US Secretary of State Antony Blinken presented the new administration’s fresh approach to North Korea, which has already denounced it, at the Group of Seven’s first in-person talks in two years. With Covid raging in India but gaining control in the West, Britain invited foreign ministers from the G7 club to London to formulate a post-pandemic agenda and plan for a G7 summit next month in southwest England.
The three-day talks will also discuss growing tensions with Russia and China, as well as diplomacy to resurrect a nuclear agreement with Iran. India, South Korea, South Africa, and ASEAN bloc chair Brunei have been invited as guests.
Blinken met separately with the foreign ministers of Japan and South Korea at his hotel days after President Joe Biden completed a review of North Korean strategy amid strict anti-Covid measures including movement restrictions.
“We are grateful to have this opportunity to have in-depth discussions with the US following the end of your policy review,” Chung Eui-yong, a South Korean, said, welcoming Biden’s “very constructive and responsive letter” to Congress last week.
Blinken and Japanese Foreign Minister Toshimitsu Motegi “shared their concerns regarding North Korea’s nuclear and ballistic missile programmes,” according to the State Department. They decided to collaborate with Japan’s former competitor South Korea “towards the denuclearization of the Korean peninsula,” according to a statement.
Middle path on North Korea
After his predecessor Donald Trump’s extraordinary, highly personalized diplomacy, which included three made-for-television meetings with the authoritarian state’s young leader Kim Jong Un, Biden ordered an evaluation of North Korea’s strategy.
The review suggested a middle ground by moving away from Trump’s bold but ultimately futile attempt to negotiate a broad compromise that could potentially put the Korean War to an end after seven decades. However, the White House has stated that it would negotiate with North Korea, a departure from former President Barack Obama’s strategy of “strategic patience,” or keeping Pyongyang at a distance until its behavior improves.
“Our strategy will not be based on strategic patience or reaching a grand bargain,” White House Press Secretary Jen Psaki said Friday while recognizing that previous administrations have struggled to achieve the objective of ending North Korea’s nuclear programme. North Korea slammed Biden’s approach on Sunday, accusing him of maintaining a “hostile stance” for more than half a century.
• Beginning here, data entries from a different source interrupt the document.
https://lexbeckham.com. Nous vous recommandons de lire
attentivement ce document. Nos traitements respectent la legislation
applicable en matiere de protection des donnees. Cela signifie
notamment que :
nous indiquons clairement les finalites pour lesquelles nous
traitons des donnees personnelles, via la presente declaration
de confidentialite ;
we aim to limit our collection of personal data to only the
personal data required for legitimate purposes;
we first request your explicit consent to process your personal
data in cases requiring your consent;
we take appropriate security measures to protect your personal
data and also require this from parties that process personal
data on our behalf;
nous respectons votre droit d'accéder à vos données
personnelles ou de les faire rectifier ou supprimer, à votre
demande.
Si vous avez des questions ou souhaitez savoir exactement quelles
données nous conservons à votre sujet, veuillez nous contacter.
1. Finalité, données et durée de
“The US-claimed ‘diplomacy’ is a phony cover for its aggressive activities, and the ‘deterrence’ it touts is just a way of presenting nuclear threats to the DPRK,” foreign ministry official Kwon Jong Gun said via state media, referring to North Korea’s official name.
North Korea is known for its colorful comments, including portraying Biden as a “rabid puppy” that “must be beaten to death with a stick” in 2019. US officials expected a vehement response from North Korea. North Korea and Iran will be discussed at a welcome dinner for the Group of Seven foreign ministers. As diplomacy progresses, both the US and the UK have played down rumors that Iran will free their respective nationals held captive.
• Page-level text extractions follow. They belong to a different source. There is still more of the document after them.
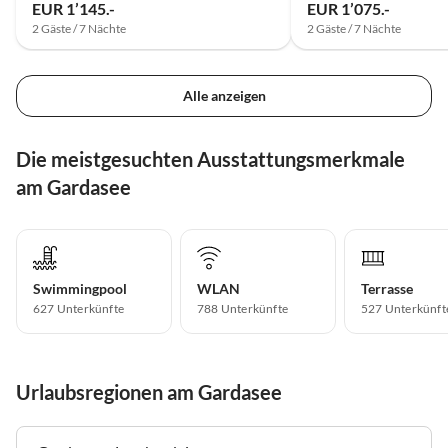
EUR 1’145.-
EUR 1’075.-
2 Gäste / 7 Nächte
2 Gäste / 7 Nächte
Alle anzeigen
Die meistgesuchten Ausstattungsmerkmale
am Gardasee
Swimmingpool
WLAN
Terrasse
627 Unterkünfte
788 Unterkünfte
527 Unterkünft
Urlaubsregionen am Gardasee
Britain said negotiations were still ongoing and condemned the “torture” of dual national Nazanin Zaghari-Ratcliffe after Iranian state television reported that she could be released after years of detention if the UK paid an old debt. Following the G7, Blinken will travel to Ukraine on Wednesday to show support after Russia deployed but then withdrew 100,000 troops along its border and annexed Crimea last month.